▶ Action item:
Transcribe the line with "jason@sawgrassarmament.com" and all the lines that follow it in the material below, exactly as they stand.

- Opening Delimiter -

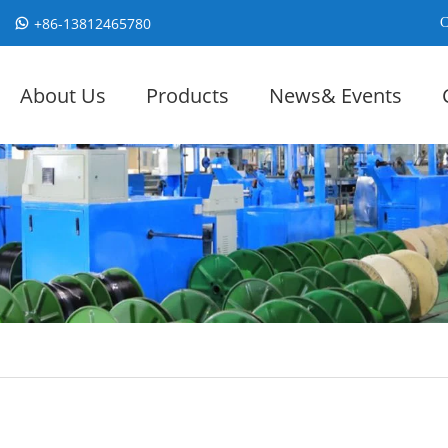
+86-13812465780
C
About Us
Products
News& Events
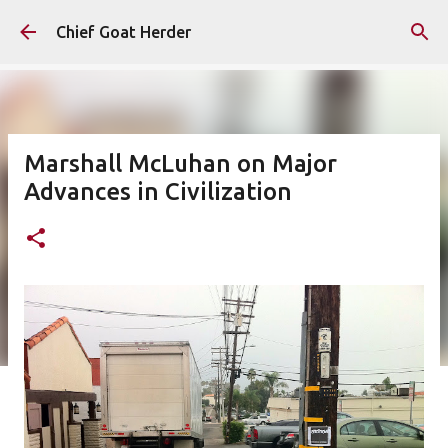
Skip to main content
Chief Goat Herder
Marshall McLuhan on Major
Advances in Civilization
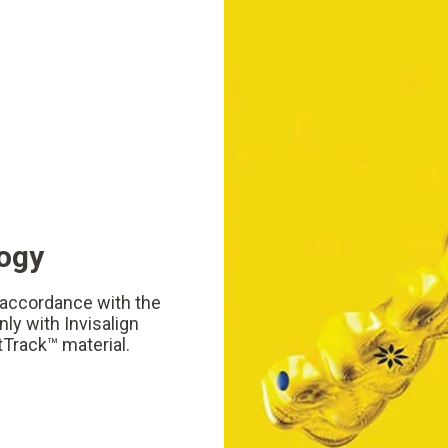
logy
n accordance with the
ly with Invisalign
tTrack™ material.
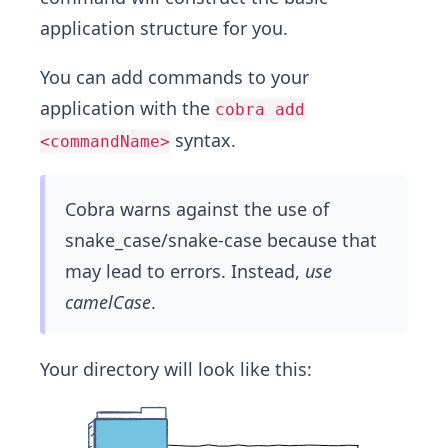
application structure for you.
You can add commands to your
application with the
cobra add
syntax.
<commandName>
Cobra warns against the use of
snake_case/snake-case because that
may lead to errors. Instead,
use
camelCase
.
Your directory will look like this:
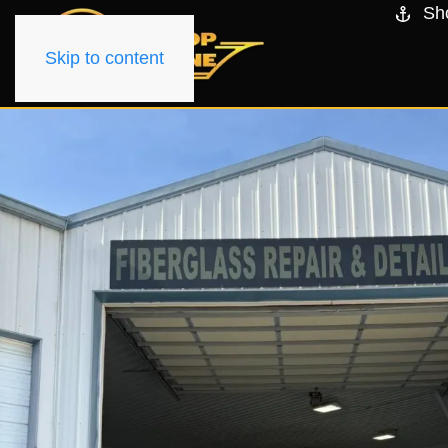
Sh
Skip to content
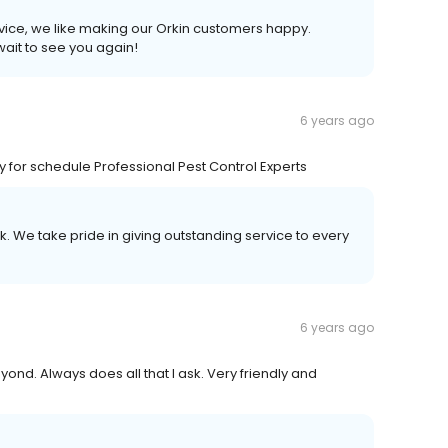
rvice, we like making our Orkin customers happy.
wait to see you again!
6 years ago
y for schedule Professional Pest Control Experts
k. We take pride in giving outstanding service to every
6 years ago
ond. Always does all that I ask. Very friendly and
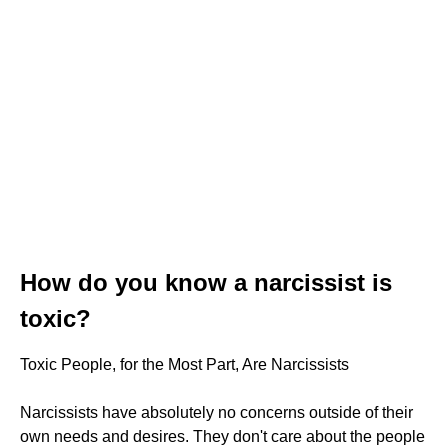
How do you know a narcissist is
toxic?
Toxic People, for the Most Part, Are Narcissists
Narcissists have absolutely no concerns outside of their
own needs and desires. They don't care about the people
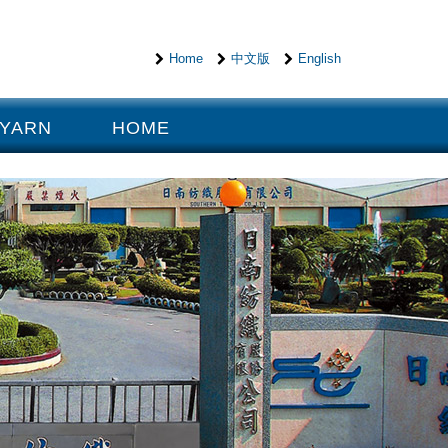
Home
中文版
English
 YARN
HOME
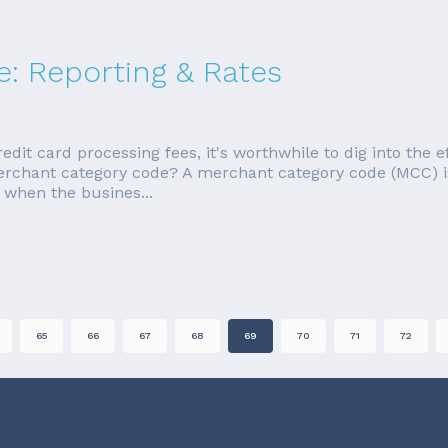
: Reporting & Rates
redit card processing fees, it's worthwhile to dig into the 
merchant category code? A merchant category code (MCC) i
 when the busines...
65
66
67
68
69
70
71
72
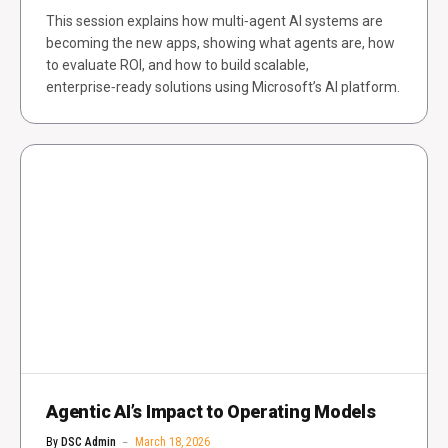
This session explains how multi‑agent AI systems are
becoming the new apps, showing what agents are, how
to evaluate ROI, and how to build scalable,
enterprise‑ready solutions using Microsoft’s AI platform.
Agentic AI’s Impact to Operating Models
By
DSC Admin
March 18, 2026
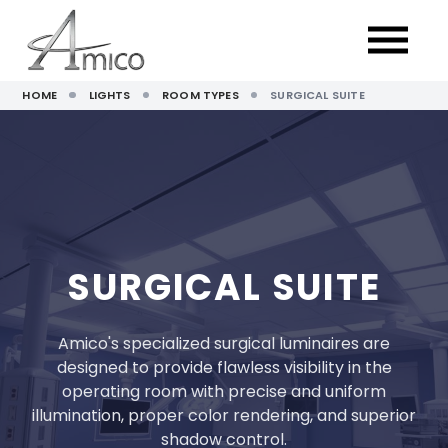
HOME
LIGHTS
ROOM TYPES
SURGICAL SUITE
SURGICAL SUITE
Amico's specialized surgical luminaires are
designed to provide flawless visibility in the
operating room with precise and uniform
illumination, proper color rendering, and superior
shadow control.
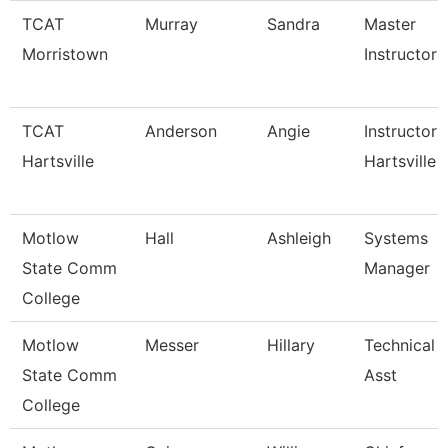
TCAT
Murray
Sandra
Master
Morristown
Instructor
TCAT
Anderson
Angie
Instructor 
Hartsville
Hartsville
Motlow
Hall
Ashleigh
Systems
State Comm
Manager
College
Motlow
Messer
Hillary
Technical 
State Comm
Asst
College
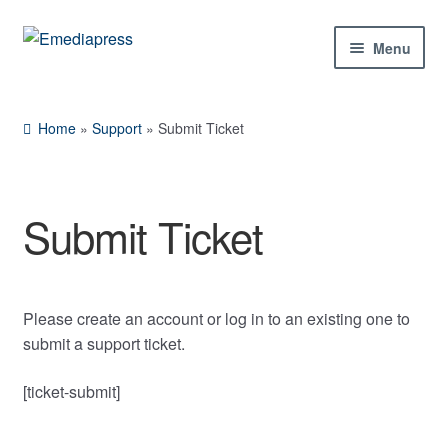
Skip
Skip
Menu
to
to
Rachael
Reset
✕
navigation
content
Home
Home
»
Support
»
Submit Ticket
About Us
Blog
Submit Ticket
Hi! Ask me about products, the conference,
Expan
Shop
downloads, and more.
child
menu
Contact Us
Please create an account or log in to an existing one to
When is the next ESTC?
submit a support ticket.
Expan
My Account
How do I access my downloads?
child
[ticket-submit]
Tell me about the Bedini RPX
menu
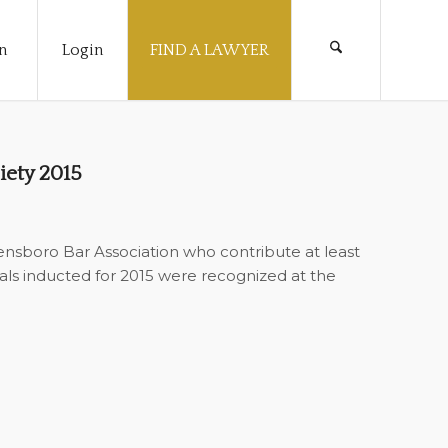
n
Login
FIND A LAWYER
iety 2015
sboro Bar Association who contribute at least
uals inducted for 2015 were recognized at the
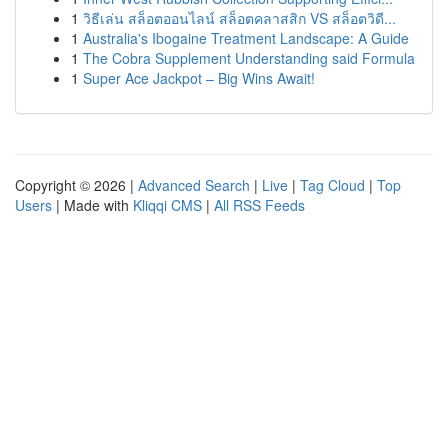
1
วิธีเล่น สล็อตออนไลน์ สล็อตคลาสสิก VS สล็อตวิดี...
1
Australia's Ibogaine Treatment Landscape: A Guide
1
The Cobra Supplement Understanding said Formula
1
Super Ace Jackpot – Big Wins Await!
Copyright © 2026 |
Advanced Search
|
Live
|
Tag Cloud
|
Top
Users
| Made with
Kliqqi CMS
|
All RSS Feeds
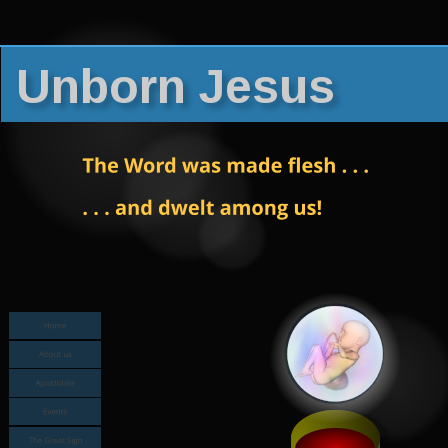
Unborn Jesus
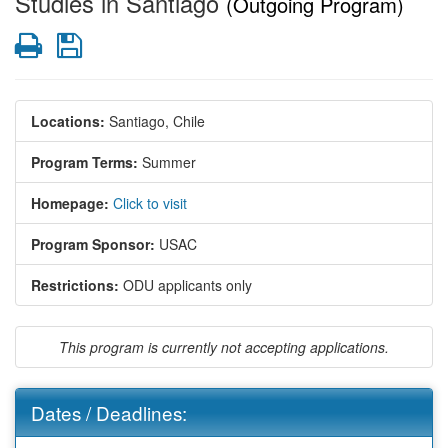
Studies in Santiago
(Outgoing Program)
Print
Save
Locations:
Santiago, Chile
Program Terms:
Summer
Homepage:
Click to visit
Program Sponsor:
USAC
Restrictions:
ODU applicants only
This program is currently not accepting applications.
Dates / Deadlines:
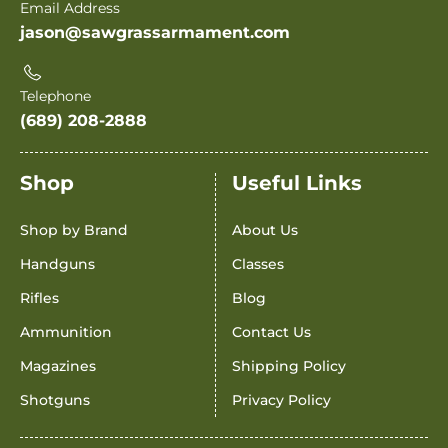
Email Address
jason@sawgrassarmament.com
Telephone
(689) 208-2888
Shop
Useful Links
Shop by Brand
About Us
Handguns
Classes
Rifles
Blog
Ammunition
Contact Us
Magazines
Shipping Policy
Shotguns
Privacy Policy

- Closing Delimiter -

▶ Result for this task:
jason@sawgrassarmament.com
Telephone
(689) 208-2888
Shop
Useful Links
Shop by Brand
About Us
Handguns
Classes
Rifles
Blog
Ammunition
Contact Us
Magazines
Shipping Policy
Shotguns
Privacy Policy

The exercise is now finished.